As a kid growing up in Potsdam in the 1950s there wasn’t a heck of a lot going on outside the college community. So when the month of October rolled around each year, the prospect of Halloween put us into a frenzy of anticipation. It was simply the most magical night of the year.

In the weeks leading up to Halloween the excitement built at school: What would we dress up as? Would we good candy? Would we get lots of it? Where would we trick or treat? The excitement and anticipation built and built until we thought we would burst.

Deciding on a costume was a really big deal. If you were lucky your mother could sew, but for some of us, Halloween costume hunting meant a trip to Fishman’s or W.T. Grant’s on Market Street. Cheap Halloween costumes made of skimpy material could be purchased in flat cellophane covered packages in Five and Dime stores. I was in this second category with a working mom who had little time or energy for sewing after teaching physical education all day to kids in one-room school houses in the surrounding area.

Trick or treating in Potsdam was an uncertain proposition as the first snow of the season usually falls in October, as anyone who’s lived in the North Country knows. One Halloween I dressed up as what I thought was the most beautiful Cinderella, complete with blue silky gown and blonde wig. Somehow the effect just wasn’t the same wearing heavy black rubber snow boots instead of dainty princess-like slippers.

Just before Halloween our family would drive from Riverside Apartments (Diaper Hill) a short ways out County Route 59 (we called it the Back Hannawa Road), near the intersection of the Bagdad Road to visit a farm that each October was ablaze with fiery orange pumpkins uniformly arranged in rows by size. From a kid’s perspective they must have numbered in the millions. The littlest pumpkins were five cents and the price went up from there. Our family would spend a lot of time walking up and down the many rows until we found just the right pumpkin—with the perfect size and shape and a nice thick, heavy stem.

We would bring our treasure home and Dad would take out his Buck knife and go to work carving a scary pumpkin face. But first (after the top was cut out) it was my job to stick my hand inside the pumpkin and pull out the guts to clean it for carving. I still remember the smell and feel of the slimy seeds and fibers. We would separate the seeds which we would set aside to fry at a later date. They made a delicious snack with a little salt on them.

Halloween night our pumpkin masterpiece would sit on our front porch lit up with a large candle inside.
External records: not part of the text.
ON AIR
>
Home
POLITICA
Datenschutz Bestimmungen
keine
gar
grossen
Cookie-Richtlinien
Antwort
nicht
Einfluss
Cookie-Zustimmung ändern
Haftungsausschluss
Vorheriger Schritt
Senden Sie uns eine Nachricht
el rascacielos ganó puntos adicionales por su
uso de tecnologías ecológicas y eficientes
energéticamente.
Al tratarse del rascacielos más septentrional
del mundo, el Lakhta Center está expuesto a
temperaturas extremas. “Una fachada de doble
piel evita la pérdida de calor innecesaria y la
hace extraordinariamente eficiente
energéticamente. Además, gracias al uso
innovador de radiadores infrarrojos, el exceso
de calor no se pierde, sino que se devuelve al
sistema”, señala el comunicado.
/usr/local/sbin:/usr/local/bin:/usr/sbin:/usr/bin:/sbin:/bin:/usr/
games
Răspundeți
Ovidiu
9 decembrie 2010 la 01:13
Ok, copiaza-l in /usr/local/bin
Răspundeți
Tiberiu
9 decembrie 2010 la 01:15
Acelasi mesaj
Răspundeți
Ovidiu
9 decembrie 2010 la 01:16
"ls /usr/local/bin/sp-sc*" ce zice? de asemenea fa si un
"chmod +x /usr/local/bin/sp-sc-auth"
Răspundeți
It made us proud to have one of the finest pumpkins on Diaper Hill.

Another event we looked forward to on or near Halloween was our Girl Scout (Troop 12) Halloween party at our regularly scheduled meeting downstairs in the Civic Center. The festivities always included bobbing for apples (an unsanitary game by any standards that would surely be banned today). The Scouts would form a ring around a huge metal washtub full of water with bobbing apples, and when the signal was given we would thrust our faces into the water trying to capture an elusive bobbing apple between our teeth. There would be peals of laughter as we got soaking wet trying to capture our prize.

Halloween day we were giddy looking forward to the night’s spooky events. The biggest event of all was the costume contest at the Civic Center (where the Library is today). The place was always packed to capacity with parents and their manic kids. We would line up on the side of the stage, then on cue climb up the stairs and parade across the big stage to thunderous applause.
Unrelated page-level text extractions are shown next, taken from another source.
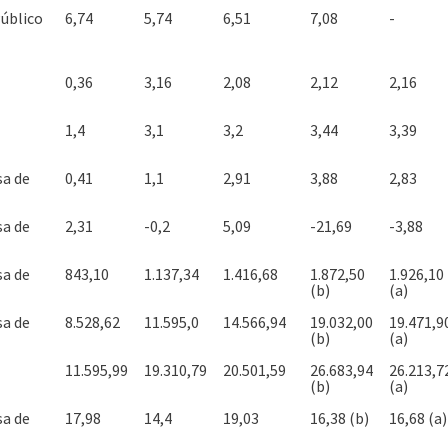
úblico
6,74
5,74
6,51
7,08
-
0,36
3,16
2,08
2,12
2,16
1,4
3,1
3,2
3,44
3,39
sa de
0,41
1,1
2,91
3,88
2,83
sa de
2,31
-0,2
5,09
-21,69
-3,88
sa de
843,10
1.137,34
1.416,68
1.872,50
1.926,10
(b)
(a)
sa de
8.528,62
11.595,0
14.566,94
19.032,00
19.471,9
(b)
(a)
11.595,99
19.310,79
20.501,59
26.683,94
26.213,7
(b)
(a)
sa de
17,98
14,4
19,03
16,38 (b)
16,68 (a)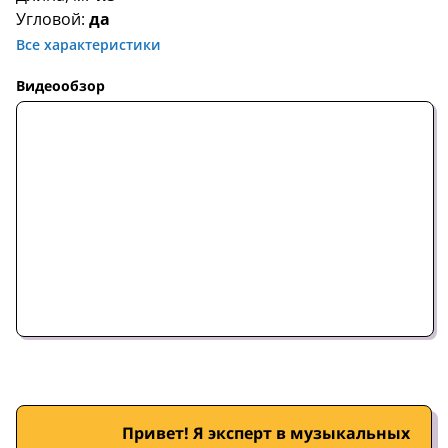
Угловой:
да
Все характеристики
Видеообзор
Привет! Я эксперт в музыкальных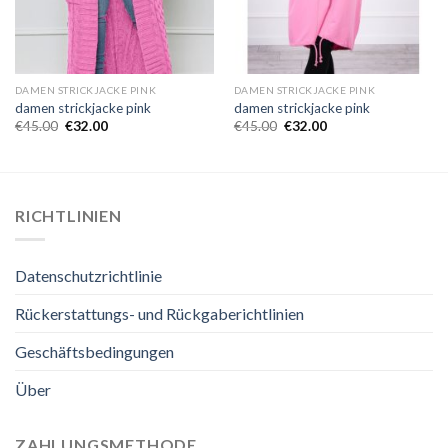
DAMEN STRICKJACKE PINK
DAMEN STRICKJACKE PINK
damen strickjacke pink
damen strickjacke pink
€
45.00
€
32.00
€
45.00
€
32.00
RICHTLINIEN
Datenschutzrichtlinie
Rückerstattungs- und Rückgaberichtlinien
Geschäftsbedingungen
Über
ZAHLUNGSMETHODE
By the end of the contest a winner would be declared and he or she got to stand alone on stage and take a bow to even more applause. The next morning the winner’s name would be announced by Con Elliott on station WPDM. I myself never got to experience this euphoric experience and the process by which a winning costume was chosen remains a mystery.

The Civic Center festivities would be capped off by a hayride. Local farmers would hitch their tractors to a flat bed full of hay with slatted sides stuffed full of kids. You could hear the screams of delight as the hayriders took off in different directions—up Main, Pierrepont, Lawrence, or Elm.

After the hayride we launched out on the most important mission of the night—the ultimate purpose of Halloween—trick or treating. We were pretty young - maybe 8 or 9 when we ventured out alone.

Our parents would turn us loose without supervision to hook up with a best friend (in my case, Diane Lawrence), and we would head for a neighborhood where we knew the home owners were not stingy with their treats. We headed for the kind of house that would give out a full size Hershey or Snickers bar. That, of course, would be on upper Leroy Street where some prominent citizens lived like the Putnams, Thomarises, Van Nesses, etc. This was the prime target area for us. We also preferred this area because one house with a huge screened-in front porch always had a cackling witch rocking mysteriously back and forth in a rocking chair.

We avoided houses that gave out loose popcorn in white napkins tied up with curly paper ribbon, and especially we stayed away from houses that gave out apples. Half the houses in Potsdam had an apple tree in their back yard. The word soon got out on the street about which homes to avoid and which ones to hit.

At the end of the night our parents would pick us up at a pre-arranged spot and time. I wore my Mickey Mouse watch for this purpose, periodically checking the time with my metal Dale Evans flashlight. Then we would go home and dump our precious loot out on the kitchen table, resting in the certainty that we had a stash of sweets that would last for at least a week.

Halloween in 1950s era Potsdam was pure magic for little kids. There was no fear in walking the streets after dark, or banging on strangers’ doors, or even occasionally entering a stranger’s home if invited inside. There was no need for parents to examine candy looking for planted needles or razor blades. Halloween Eve was pure delight from beginning to end. It had a certain innocence that has sadly been lost along the way.

Sandra Paige Sorell is a former Potsdam resident who now lives in Delmar.